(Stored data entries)
━━━━━━━━

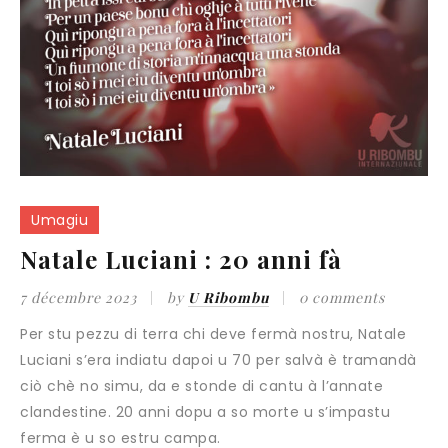
Umagiu
Natale Luciani : 20 anni fà
7 décembre 2023
by
U Ribombu
0 comments
Per stu pezzu di terra chi deve fermà nostru, Natale
Luciani s’era indiatu dapoi u 70 per salvà è tramandà
ciò chè no simu, da e stonde di cantu à l’annate
clandestine. 20 anni dopu a so morte u s’impastu
ferma è u so estru campa.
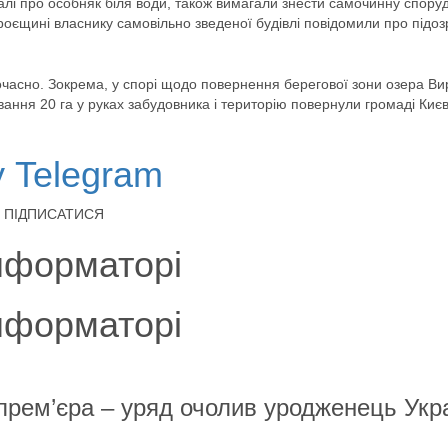
алі про особняк біля води, також вимагали знести самочинну спору
роєщині власнику самовільно зведеної будівлі повідомили про підозр
очасно. Зокрема, у спорі щодо повернення берегової зони озера В
ання 20 га у руках забудовника і територію повернули громаді Киє
у Telegram
йна ПІДПИСАТИСЯ
нформаторі
нформаторі
 прем’єра – уряд очолив уродженець Укр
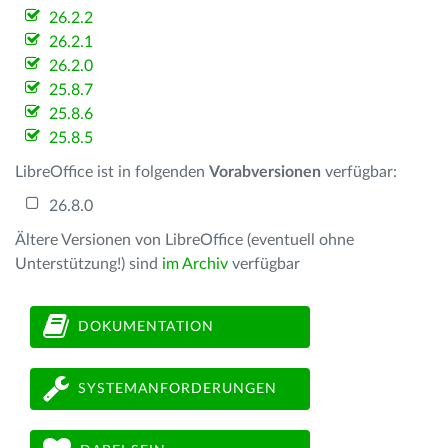
26.2.2
26.2.1
26.2.0
25.8.7
25.8.6
25.8.5
LibreOffice ist in folgenden
Vorabversionen
verfügbar:
26.8.0
Ältere Versionen von LibreOffice (eventuell ohne
Unterstützung!) sind
im Archiv
verfügbar
DOKUMENTATION
SYSTEMANFORDERUNGEN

━━━━━━━━

— Assignment —
From top to bottom, restate the records above exactly and omit every picture.

— Completed exercise —
Umagiu
Natale Luciani : 20 anni fà
7 décembre 2023
by
U Ribombu
0 comments
Per stu pezzu di terra chi deve fermà nostru, Natale
Luciani s’era indiatu dapoi u 70 per salvà è tramandà
ciò chè no simu, da e stonde di cantu à l’annate
clandestine. 20 anni dopu a so morte u s’impastu
ferma è u so estru campa.
алі про особняк біля води, також вимагали знести самочинну спору
роєщині власнику самовільно зведеної будівлі повідомили про підозр
очасно. Зокрема, у спорі щодо повернення берегової зони озера В
ання 20 га у руках забудовника і територію повернули громаді Киє
у Telegram
йна ПІДПИСАТИСЯ
нформаторі
нформаторі
 прем’єра – уряд очолив уродженець Укр
26.2.2
26.2.1
26.2.0
25.8.7
25.8.6
25.8.5
LibreOffice ist in folgenden
Vorabversionen
verfügbar:
26.8.0
Ältere Versionen von LibreOffice (eventuell ohne
Unterstützung!) sind
im Archiv
verfügbar
DOKUMENTATION
SYSTEMANFORDERUNGEN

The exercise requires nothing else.